Using a KNN Classifier for Iris Classification

Using the classic Iris dataset, we implement a K-Nearest Neighbors classifier to classify iris species based on their sepal and petal measurements.

Introduction

The K-Nearest Neighbors (KNN) model is an example of a nonparametric model that can be used for classification and regression tasks. It is nonparametric in the sense that it is not defined by a fixed set of parameters, but rather retains some or all of the training examples to use in its predictions. This differs from parametric models, such as linear regression, where attempt to find the optimal parameters for some fixed mathematical function. In this post, we will explore how to implement a KNN classifier to classify iris species based on their sepal and petal measurements using the classic Iris dataset. The Iris dataset consists of 150 samples from three species of iris flowers (Iris setosa, Iris versicolor, and Iris virginica), with four features: sepal length, sepal width, petal length, and petal width.

K-Nearest Neighbors

In KNN classification, the model makes predictions based on the 'k' nearest training examples in the feature space. Given a new data point, the algorithm calculates the distance between this point and all other points in the training set, typically using Euclidean distance. It then identifies the 'k' closest points and assigns the most common class among these neighbors to the new data point. For example, in the Iris dataset, each example in the training set contains 4 features (sepal length, sepal width, petal length, petal width) and a label (the species of iris). To classify a new iris flower, we would calculate the distances to all training examples, find the 'k' nearest neighbors, and assign the species based on the majority class among those neighbors. The choice of k is important and is chosen to be an odd number so a majority class can always be determined. A small k can lead to overfitting, while a large k can smooth out the decision boundary too much.

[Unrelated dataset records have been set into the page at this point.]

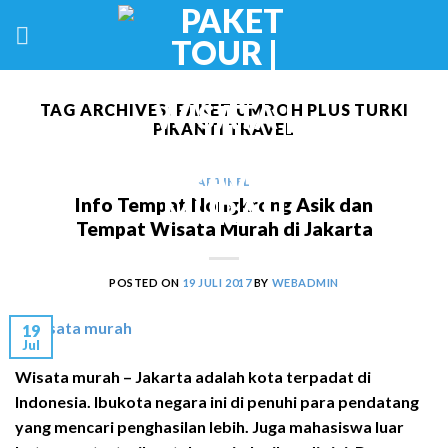
Skip
to
content
TAG ARCHIVES:
PAKET UMROH PLUS TURKI
PIRANTI TRAVEL
ARTIKEL
Info Tempat Nongkrong Asik dan
Tempat Wisata Murah di Jakarta
POSTED ON
19 JULI 2017
BY
WEBADMIN
19
Jul
Wisata murah – Jakarta adalah kota terpadat di
Indonesia. Ibukota negara ini di penuhi para pendatang
yang mencari penghasilan lebih. Juga mahasiswa luar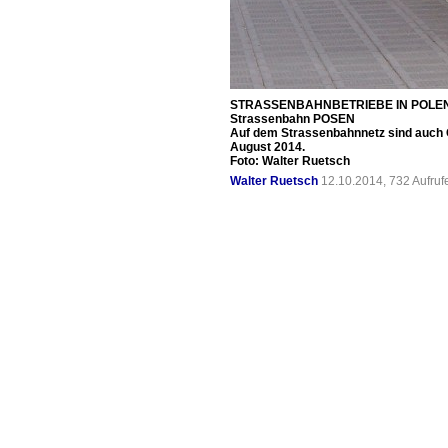
STRASSENBAHNBETRIEBE IN POLE
Strassenbahn POSEN
Auf dem Strassenbahnnetz sind auch 
August 2014.
Foto: Walter Ruetsch
Walter Ruetsch
12.10.2014, 732 Aufru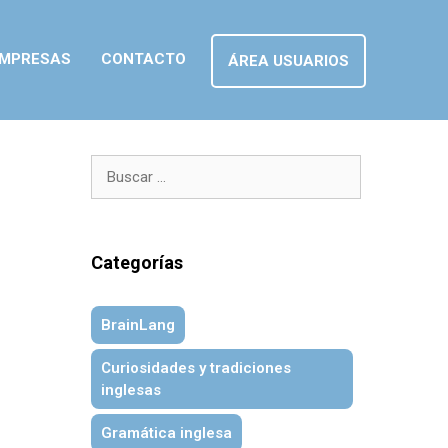
MPRESAS
CONTACTO
ÁREA USUARIOS
Categorías
BrainLang
Curiosidades y tradiciones
inglesas
Gramática inglesa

Formally, given a training set of labeled examples $X$ and a new input point $x$, the KNN algorithm computes the predicted label $y$ by first computing: $$ d_i = \| x - x_i \|_2 $$ for each training example $x_i$ in $X$, where $\| \cdot \|_2$ denotes the Euclidean distance. This results in a sorted list of distances $$ D = \{d_1, d_2, \ldots, d_n\} \text{ such that } d_i \le d_{i+1} \text{ for all } 1 \le i < n $$ It then selects the first 'k' training examples corresponding the the sorted $d_i$ with the smallest distances and assigns the label $y$ based on the majority class among these neighbors.

Iris Classification

Applying the KNN algorithm to the Iris dataset, we first split the data into training and testing sets. We then standardize the feature values to ensure that all features contribute equally to the distance calculations. We choose a value for 'k' (e.g., k=3) and implement the KNN algorithm as described above. After training the model using the training set, we evaluate its performance on the test set by calculating the accuracy, which is the proportion of correctly classified instances. The KNN classifier achieves high accuracy on the Iris dataset, an accuracy of over 95%, demonstrating its effectiveness for this type of classification task. Below shows the decision boundary formed by the model in feature space using only petal length and petal width for visualization purposes.

As we can see, it does a good job of separating the 3 classes, with some outliers in the dataset being contained in the wrong boundary. Below is a result of training the model using the original, unnormalized data.

Conclusion

The K-Nearest Neighbors classifier is a simple yet effective algorithm for classification tasks, particularly when the decision boundary is non-linear. By leveraging the proximity of training examples, KNN can adapt to complex patterns in the data without making strong assumptions about the underlying dataset. However, since it retains a large proportion of the training examples, the size and speed of the model can become an issue if the dataset becomes very large. In the case of the Iris dataset, the KNN classifier demonstrated high accuracy in classifying iris species based on their sepal and petal measurements.